The problem for the court was that, although the stock plan was approved by shareholders in accordance with Section 162(m), the plan put few, if any, limits on the board’s ability to set its own stock awards. The plan provided that the committee has the sole discretion to set compensation for the directors. Like many equity compensation plans, this plan provided upper limits on the number of shares granted to an eligible individual, but made no distinction between employees, officers or directors in applying these limits. Under the plan’s individual limits, theoretically each director could have been awarded restricted stock or stock units worth approximately $21.7 million each year. Even though the actual stock grant for the year was around $750,000 for each director, the court refused to dismiss the plaintiff’s claim, ruling that the stock plan lacked sufficient definition to afford protection under the business judgment rule due to the absence of a “meaningful limit” imposed by the shareholders.

Issues to Ponder

The court’s ruling did not provide any details on how the compensation committee arrived at its decision regarding its grant levels. This raises questions about whether the committee was advised by a compensation consultant who presented relevant market data to support the decision-making process or whether the committee documented any rationale for its decision in the minutes. Although there was no mention of such issues in the ruling, it’s possible they were not proffered simply because the defendant directors believed the case would be dismissed out of hand, as are many Delaware compensation-related claims. We will be interested to see whether the court’s ultimate ruling provides more information on these issues because prior Delaware cases have tended to set the bar fairly low for protection under the business judgment rule, typically holding that compensation committees need merely to have a rational basis for their pay decisions. We would hope that having a qualified expert advise the compensation committee on appropriate director pay levels would help meet this standard.

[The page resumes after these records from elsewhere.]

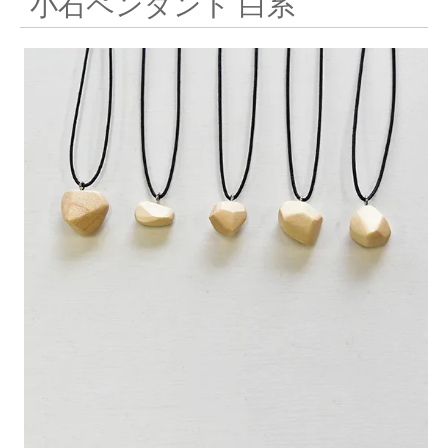
小石ペンダント 白系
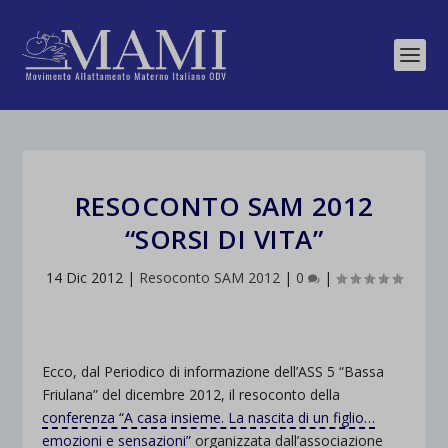
RESOCONTO SAM 2012
“SORSI DI VITA”
14 Dic 2012
|
Resoconto SAM 2012
|
0
|
Ecco, dal Periodico di informazione dell’ASS 5 “Bassa
Friulana” del dicembre 2012, il resoconto della
conferenza “A casa insieme. La nascita di un figlio…
emozioni e sensazioni”
organizzata dall’associazione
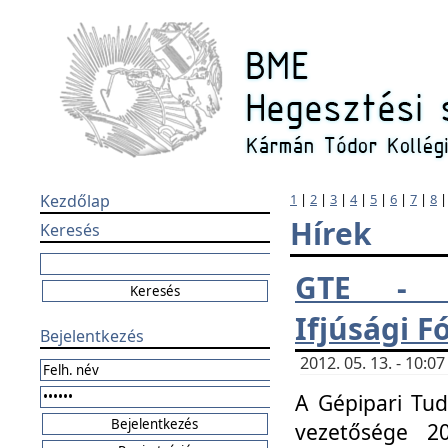
Kezdőlap
1
|
2
|
3
|
4
|
5
|
6
|
7
|
8
Hírek
Keresés
GTE - H
Ifjúsági 
Bejelentkezés
2012. 05. 13. - 10:
A Gépipari Tu
vezetősége 20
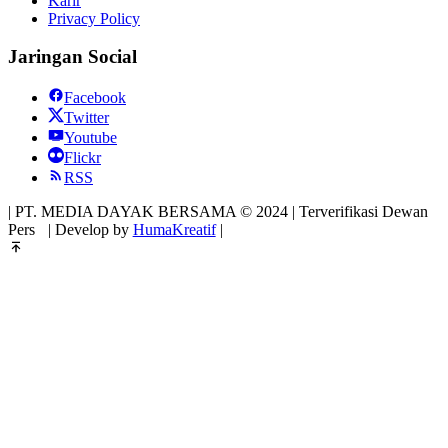
Karir
Privacy Policy
Jaringan Social
Facebook
Twitter
Youtube
Flickr
RSS
| PT. MEDIA DAYAK BERSAMA © 2024 | Terverifikasi Dewan
Pers
| Develop by
HumaKreatif
|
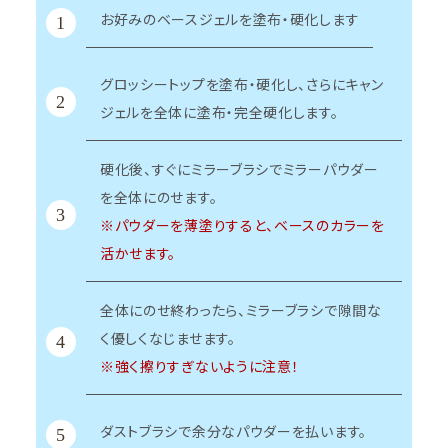
お好みのベースジェルを塗布・硬化します
1
グロッシートップを塗布・硬化し、さらにキャン
2
ジェルを全体に塗布・完全硬化します。
硬化後、すぐにミラーブラシでミラーパウダー
を全体にのせます。
3
※パウダーを薄塗りすると、ベースのカラーを
活かせます。
全体にのせ終わったら、ミラーブラシで隙間な
く優しくなじませます。
4
※強く擦りすぎないように注意！
ダストブラシで余分なパウダーを払います。
5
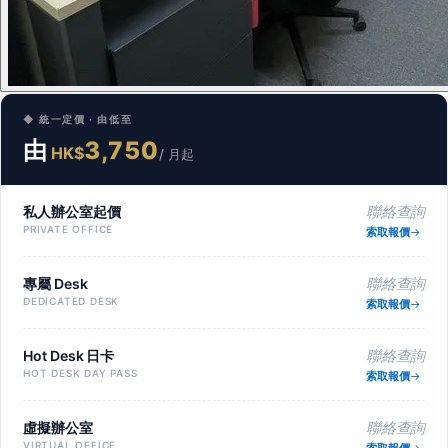
◆ 統一定價 · 由低至
由
3,750
HK$
/ 月起
私人辦公室起價
聯絡查詢
PRIVATE OFFICE
索取報價
專屬 Desk
聯絡查詢
DEDICATED DESK
索取報價
Hot Desk 日卡
聯絡查詢
HOT DESK DAY PASS
索取報價
虛擬辦公室
聯絡查詢
VIRTUAL OFFICE
索取報價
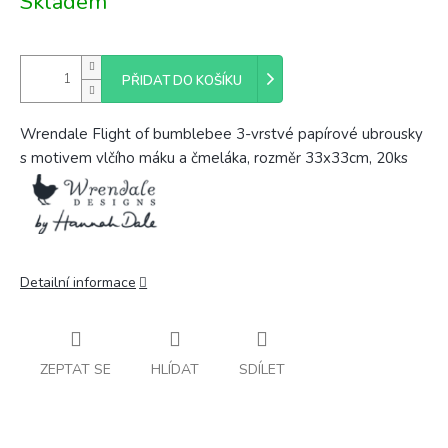
Skladem
cena:
PŘIDAT DO KOŠÍKU
Wrendale Flight of bumblebee 3-vrstvé papírové ubrousky
s motivem vlčího máku a čmeláka, rozměr 33x33cm, 20ks
Detailní informace
ZEPTAT SE
HLÍDAT
SDÍLET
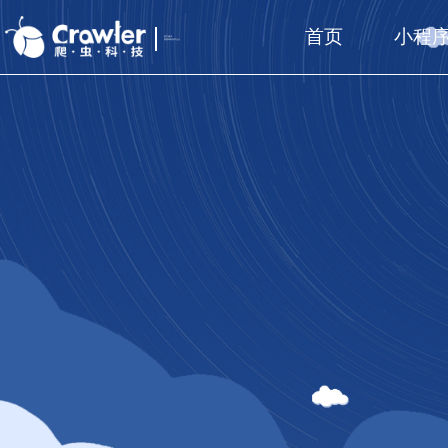
首页
小程
厦门福州
国家高新技术企业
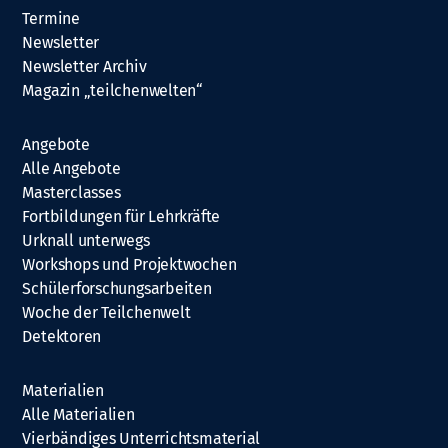
Termine
Newsletter
Newsletter Archiv
Magazin „teilchenwelten“
Angebote
Alle Angebote
Masterclasses
Fortbildungen für Lehrkräfte
Urknall unterwegs
Workshops und Projektwochen
Schülerforschungsarbeiten
Woche der Teilchenwelt
Detektoren
Materialien
Alle Materialien
Vierbändiges Unterrichtsmaterial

But would such actions have been enough in this case, given a rather open-ended, shareholder-approved plan? That’s not clear. The court was unwilling at this stage to describe any bright-line standard, noting that the sufficiency of plan provisions to provide potential protection under the business judgment rule “exists on a continuum.”

Among the questions this case raises are the following:

– Should companies consider drafting equity plans that set a separate “meaningful” maximum for director compensation levels when having their stock plan approved by shareholders?
– Should companies be more restrictive and provide for director compensation to be based on specific guidelines or criteria?
– Would the addition of a plan provision stating that the form and amount of director compensation should be set with respect to relevant market norms and/or appropriate for the time and energy required of directors be helpful in defending similar suits?
– Are any of these plan restrictions necessary if the board obtains and follows the advice of compensation advisers?

Assuming the Seinfeld case is not settled before the court renders its decision on the merits, the ruling could provide additional guidance on such issues. We’ll keep you posted on the litigation’s progress.